(Saved data entries)
━━━━━━━━━━━━━━━━━━━━

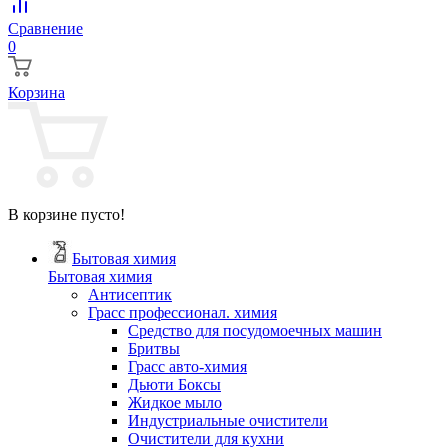
Сравнение
0
Корзина
В корзине пусто!
Бытовая химия
Бытовая химия
Антисептик
Грасс профессионал. химия
Cредство для посудомоечных машин
Бритвы
Грасс авто-химия
Дьюти Боксы
Жидкое мыло
Индустриальные очистители
Очистители для кухни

━━━━━━━━━━━━━━━━━━━━

EXERCISE INSTRUCTIONS:
Lines holding "химия" in the data above: copy each of them.

TASK OUTPUT:
Бытовая химия
Бытовая химия
Грасс профессионал. химия
Грасс авто-химия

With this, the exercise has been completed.